Natürlich erleichtert es den Konkurrenten die Arbeit, wenn eine Partei geschwächt wird und auseinander bricht. Deswegen sollte sich niemand auf linker Seite mit Gedanken der Schadenfreude aufhalten. Viel wichtiger ist es, die Bewegungen innerhalb der Bürgertums zu beobachten, ihre Gründe tiefer zu erfassen und die zugrunde liegenden Bewegungsgesetze zu entdecken. Dabei handelt es sich keineswegs bloss darum, den “Feind” zu beobachten. Vielmehr hat die Arbeiterklasse einiges Interesse an einer bürgerlichen Partei, welche die Interessen ihrer sozialen Basis unverfälscht zum Ausdruck bringt. Zudem: Gerade unter der heutigen Korrelation der Klassenkräfte zwischen Imperialismus und antiimperialistischem Lager könnte und müsste eine solche Partei in einigen Dingen zur wichtigen Verbündeten einer konsequenten Arbeiterpartei werden. Wenden wir uns aber vorab den Kräfteverhältnissen in der heutigen Berner SVP zu und fragen nach den klassenmässigen und ideologischen Triebkräften.
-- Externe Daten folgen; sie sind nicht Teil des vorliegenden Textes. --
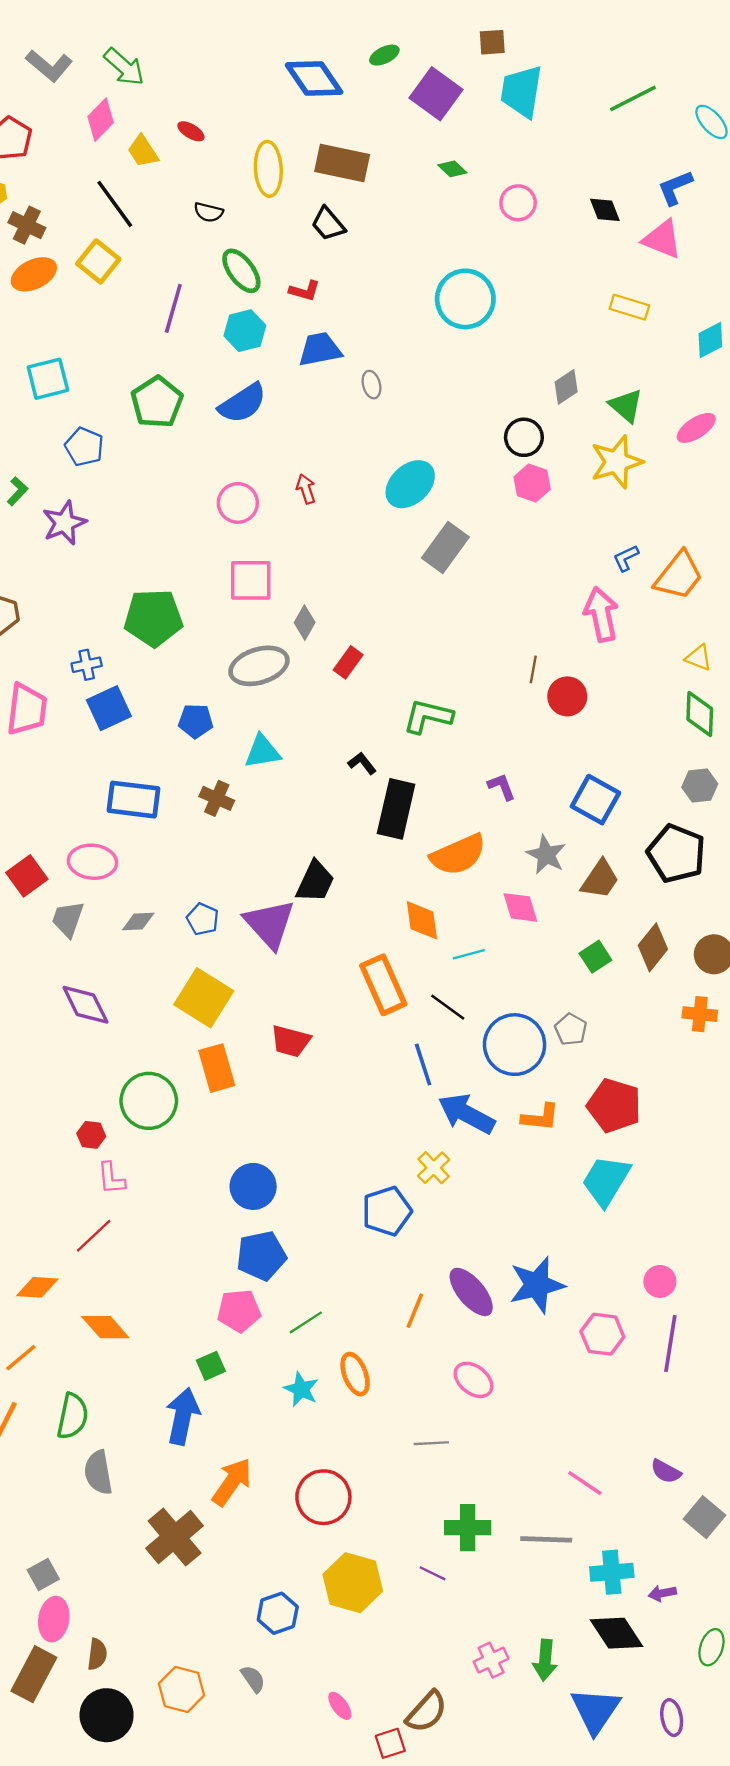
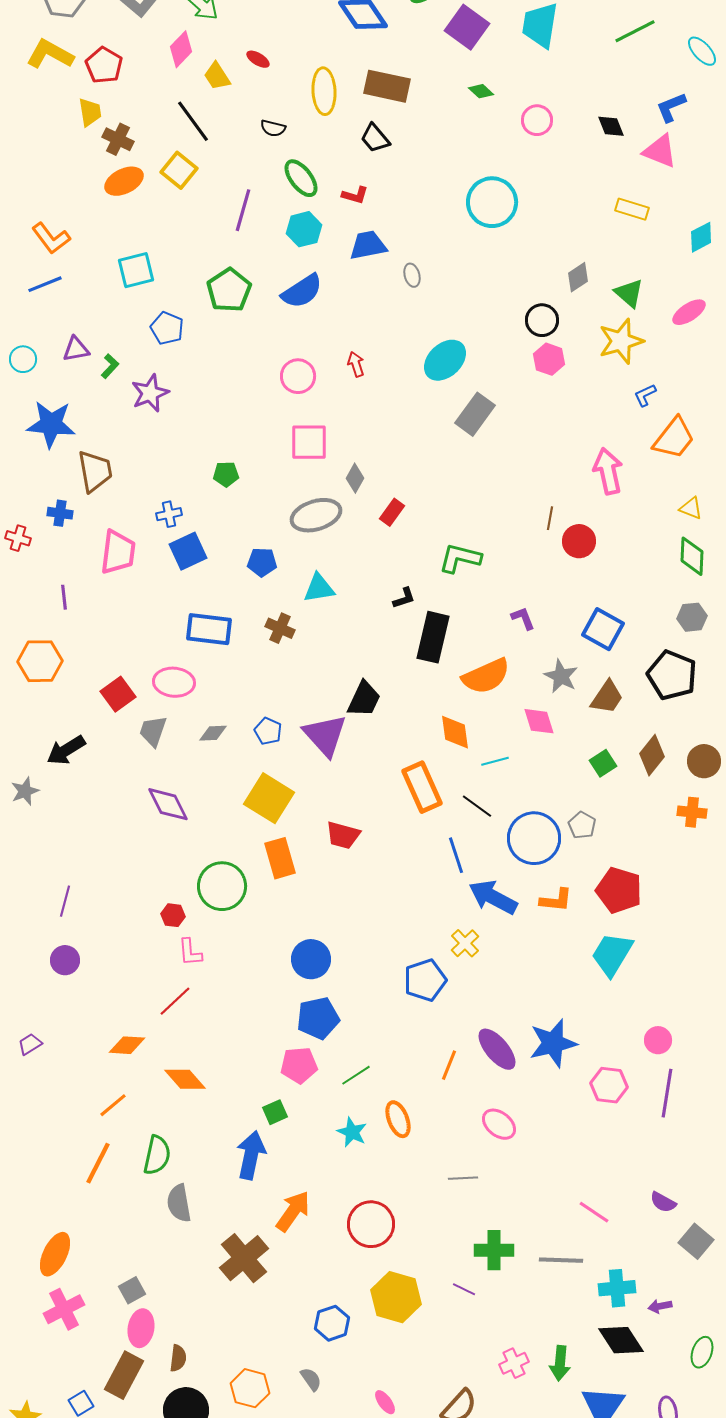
blue L-shape: (626, 558) -> (645, 395), moved
green pentagon: (153, 618) -> (226, 474), size x0.5
black L-shape: (362, 763) -> (404, 598), turned 110

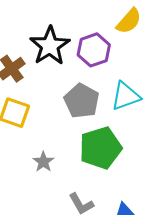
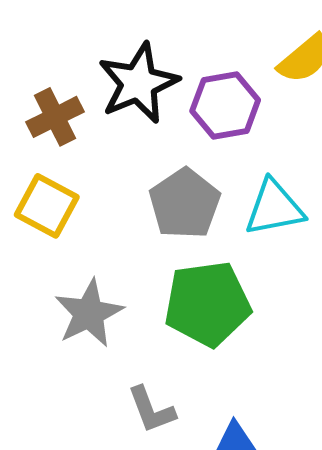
gray star: (43, 162) -> (89, 313), size x1.6

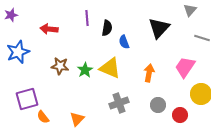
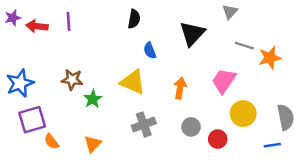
purple line: (87, 18) -> (68, 21), moved
black semicircle: (107, 28) -> (134, 19), moved
red arrow: (49, 29) -> (37, 26), moved
blue star: (18, 52) -> (20, 83), moved
green star: (85, 70) -> (93, 99), moved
In der SVP brechen Gegensätze auf, welche langezeit mit lauten Parolen und Wahlerfolgen übertüncht worden sind. Die grosse SVP des Kantons Bern hat kürzlich nur mit knappem Mehr eine Resolution gutgeheissen, worin sie ihre politische Distanz zu Entwicklungen in der Mutterpartei darlegte und namentlich den Ausschluss der Sektion Graubünden durch die Parteizentrale missbilligte. Zitat daraus: “Die SVP Kanton Bern widersetzt sich mit Entschiedenheit einem allfälligen Ausschluss der SVP Kanton Graubünden aus der SVP Schweiz. Ein solcher Entscheid würde Gesetz und Statuten klar verletzen.” Da nun die Zentrale den Entscheid trotzdem gefasst hat, sieht eine Gruppe von SVP-Würdenträgern im Kanton Bern die Zeit für einen organisatorischen Bruch mit der SVP Schweiz für gekommen und wirbt unter dem Namen “Aktion Bubenberg” dafür, diesen Schritt endlich zu vollziehen. Die Mehrheit der SVP-Grossräte will demgegenüber den heutigen Rechtszustand belassen. Vieles deutet darauf hin, dass die Berner Oberländer die Fäden in der Hand haben. Eine von Walter Messerli aus Interlaken angeführte Liste von Oberländer Grossräten fordert in einem Gegenpapier zu den abtrünnigen Bubenbergern von der Berner SVP unter anderem, dass sich diese energisch und prompt gegen «verbale Entgleisungen der Mutterpartei» zur Wehr setzen soll. Demnach zeichnet sich derzeit eine breite Mehrheit dafür ab, dass die Kantonalpartei ihren eigenständigen Kurs konsequenter als bisher fortsetzen soll, ohne sich von der Zentale organisatorisch zu lösen. Für demokratische Patrioten könnte es eng in der SVP werden, wenn sie zur Wahl zwischen zwei alternativen Öbeln gezwungen werden. Entweder Blochers Rechtsaussenkurs oder den von EU-hörigen Kräften geführten “liberalen” Gegenkurs. Wer die so gestellte Wahlfrage zurückweist, der findet seinen (SVP-) Standpunkt wohl am ehesten im Oberländer Papier zum Ausdruck gebracht. Was fehlt ist ein Papier, welches gleichzeitig dem Antidemokratismus und Neoliberalismus eine allgemeingültige Absage erteilt, woher er auch komme – ob von Blocher oder vom EU-Lager.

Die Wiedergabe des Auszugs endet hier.